Have you ever spent several hours in a training session with one instructor ranting in front of a whiteboard, and felt like hauling yourself out the window?

We’ve all been there at one time or another. Fortunately for Dollar Shave Club, their internal educational team prides themselves on shaking up new employee onboarding.

Cleve Mcmillan is Dollar Shave Club’s Senior Manager of Education, and since joining the team over two years ago, he and his team have successfully onboarded 170 members of the Dollar Shave Club service team using a mix of videos and in-person training programs.

“My mission was to create a training program for our employees that embraced the philosophy of providing exceptional service through knowledge and education — not through scripts. We needed to do this for a rapidly scaling department, and develop the team as the needs of our members evolved,” says Cleve.

“We’ve gone from 1 million members to well over 3 million in the last few years. The rapid growth simply meant we needed to onboard new Member Service Associates in a way that ensured knowledge about our products and services, and effectively socialized the DSC brand, so that it made its way down to the member.

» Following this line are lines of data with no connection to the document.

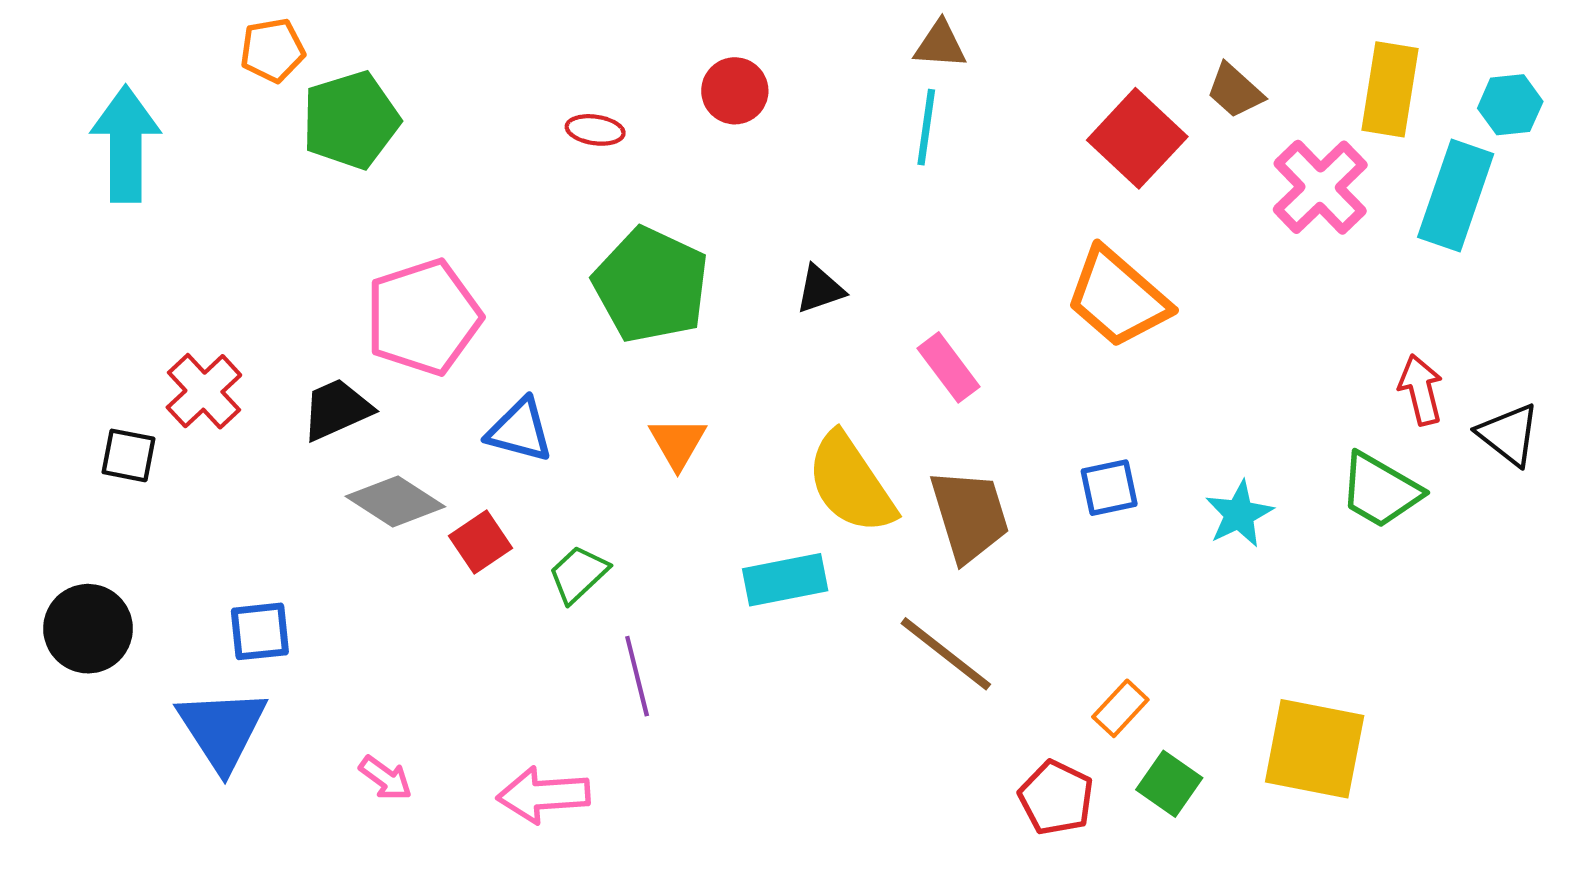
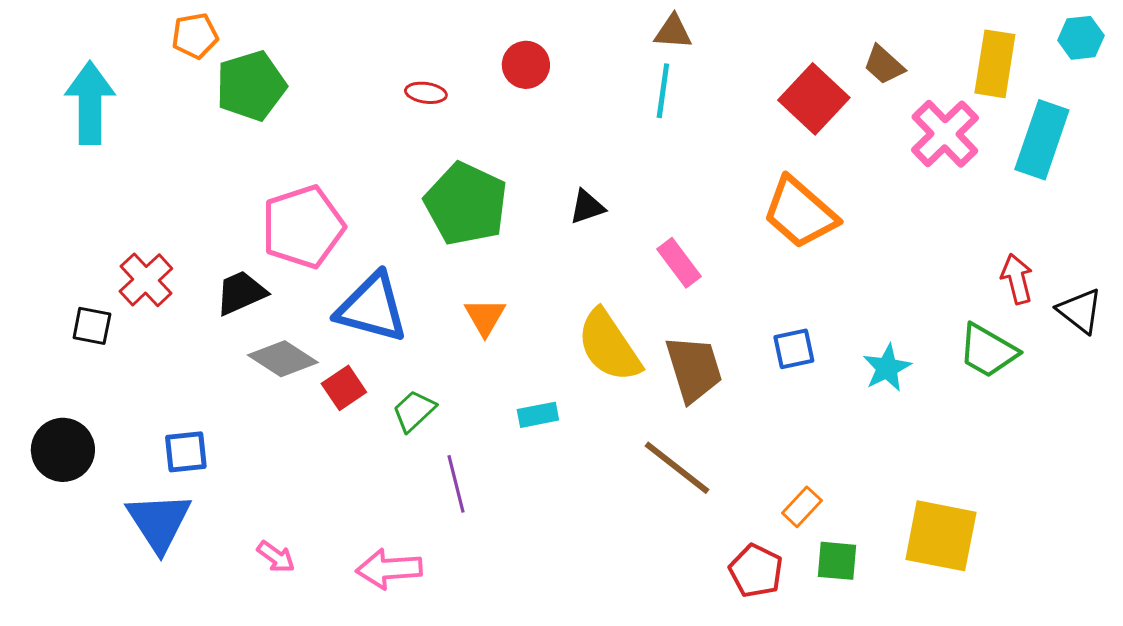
cyan hexagon: (1510, 105) -> (1081, 38), moved
blue triangle: (520, 430) -> (372, 308), size x1.5
cyan rectangle: (785, 580) -> (538, 415), moved, size x0.7
green square: (1169, 784) -> (837, 561), turned -30

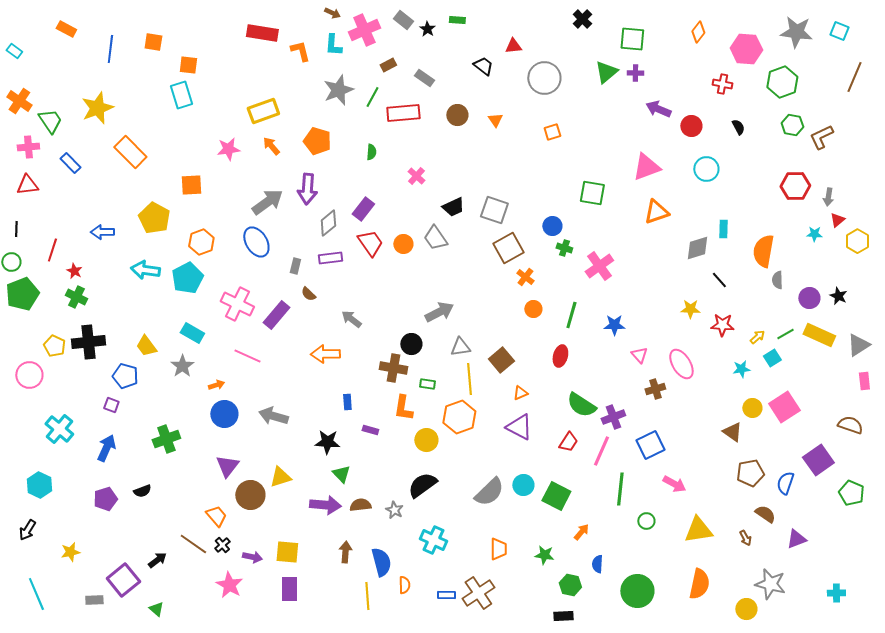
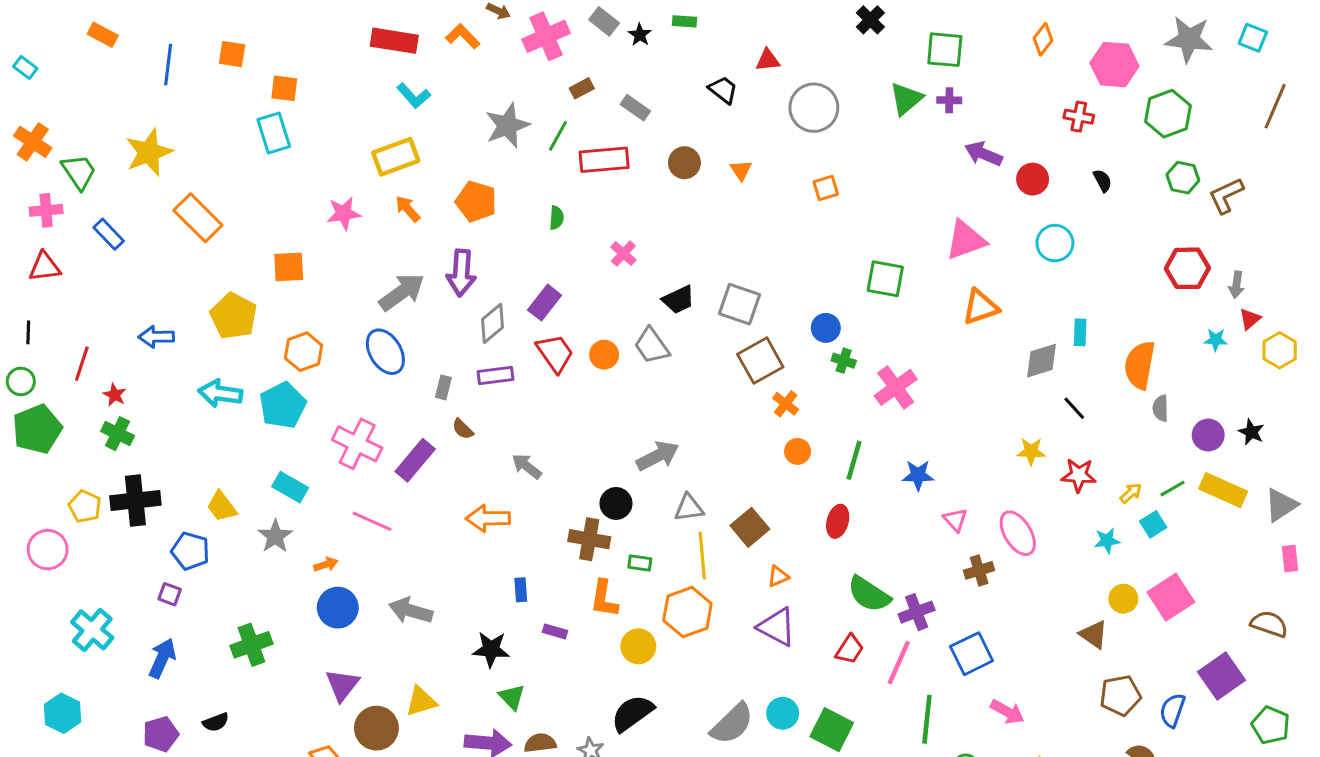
cyan L-shape: (333, 45) -> (414, 96), moved, turned -45
orange L-shape: (300, 51) -> (463, 36), moved, turned -30

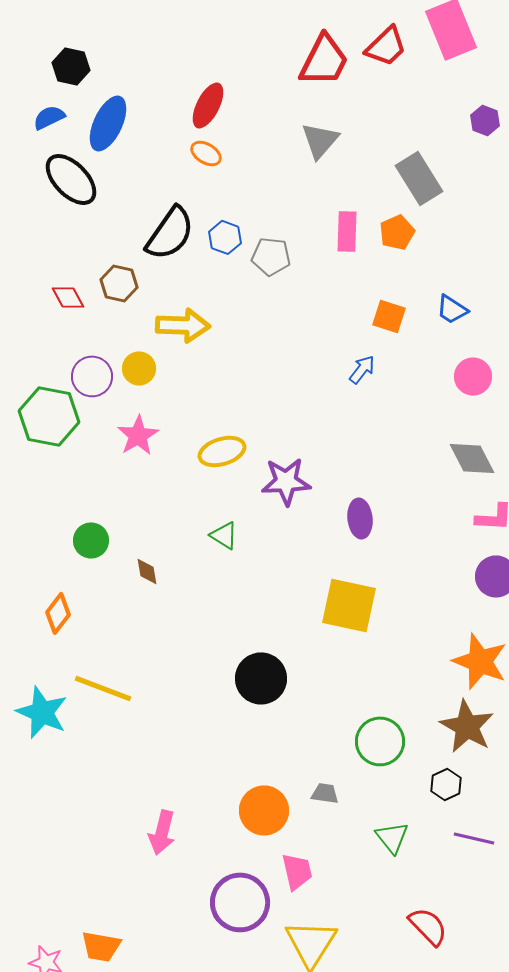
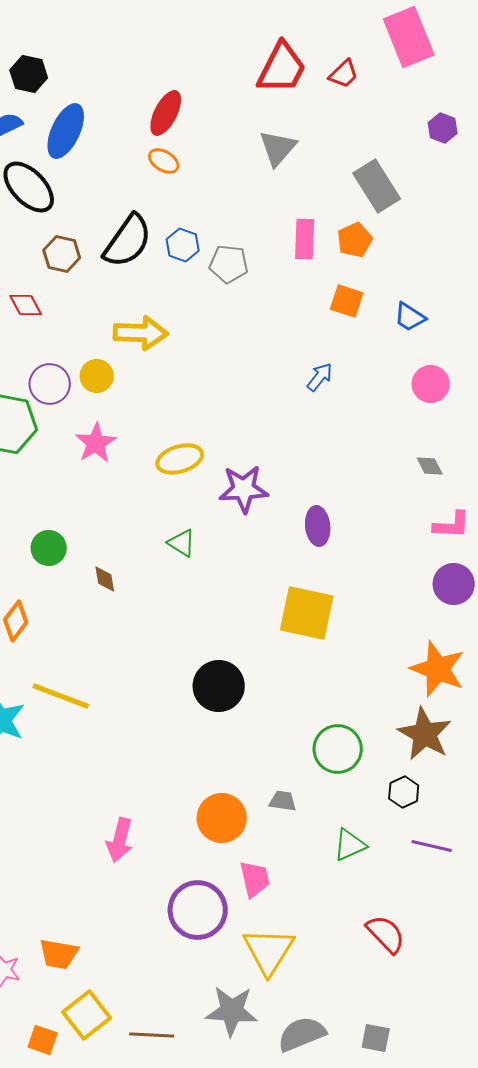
red trapezoid: (386, 46) -> (344, 74), moved, size x0.7
brown hexagon: (119, 283) -> (62, 254), moved
orange square: (389, 316) -> (347, 301), moved
gray diamond: (472, 458) -> (430, 466), size x0.6
green triangle: (392, 837) -> (350, 845), turned 45

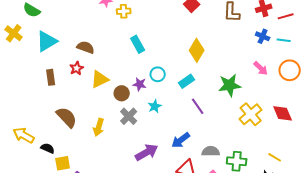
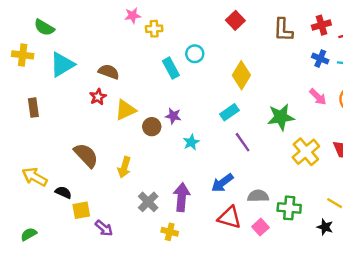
yellow cross: (14, 33) -> (23, 55), turned -30
cyan circle: (158, 74) -> (195, 54), moved
brown rectangle: (51, 77) -> (33, 108), moved
gray cross: (129, 116) -> (148, 202), moved
purple arrow: (147, 152) -> (182, 197), turned -55

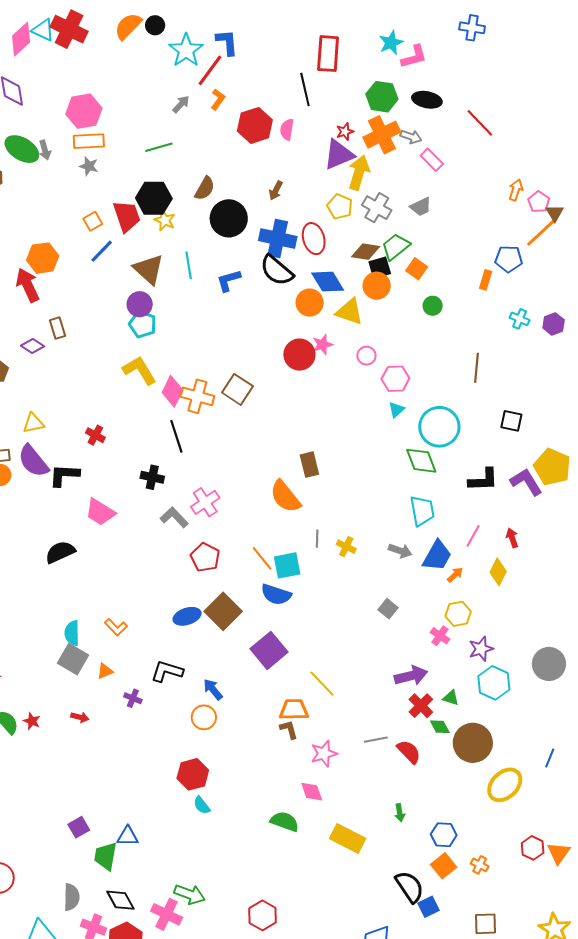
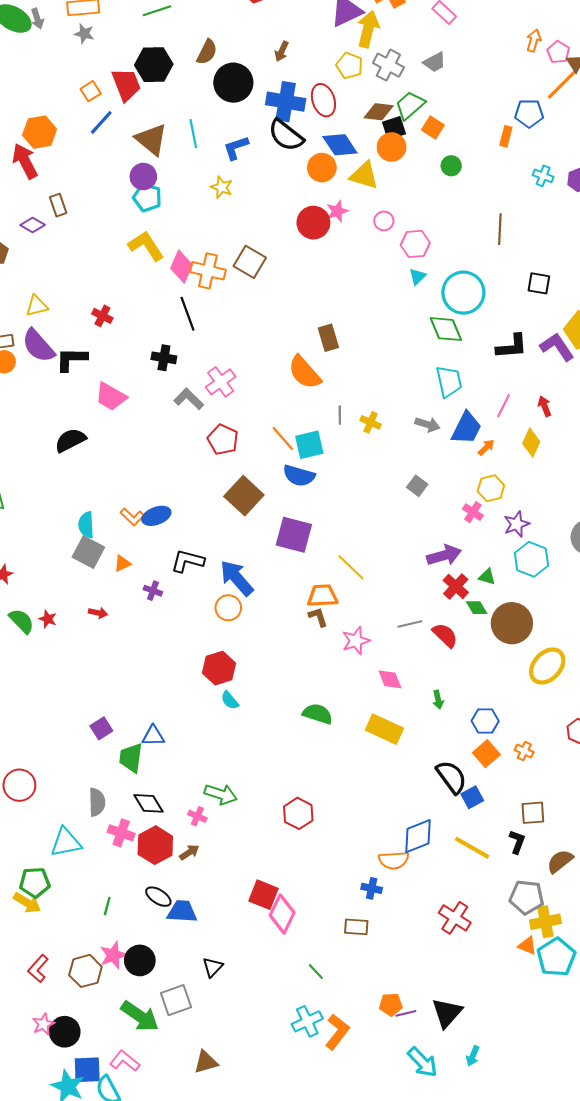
yellow star: (165, 220) -> (222, 187), moved
blue ellipse: (187, 616) -> (156, 516), moved
purple square: (269, 650) -> (294, 535), turned -33
blue arrow: (213, 689) -> (237, 578), size x1.6
pink diamond: (312, 792) -> (390, 679), moved
pink cross: (167, 914) -> (197, 816), size x0.6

This is where video has been tremendously helpful.”

Cleve uses the following 10 tactics to keep employees engaged and entertained from the first day of onboarding through ongoing up-trainings as the business continues to launch new products.

1. Blend offline and online learning

Listening to one person speak for several hours can be tiring, which is why Cleve’s strategy to keep new hires engaged involves blending in-person classroom learning with engaging video content.

“The human psyche is not ready for just one form of training content. If you put people in a room listening to lectures all day, they’ll fall asleep. The same goes for watching movies,” says Cleve. “What we’ve found to work the best is mixing video with interaction. For example, playing the video, then pausing to ask the class what resonated or what questions they have. It’s all about blending online and offline learning to keep employees engaged.”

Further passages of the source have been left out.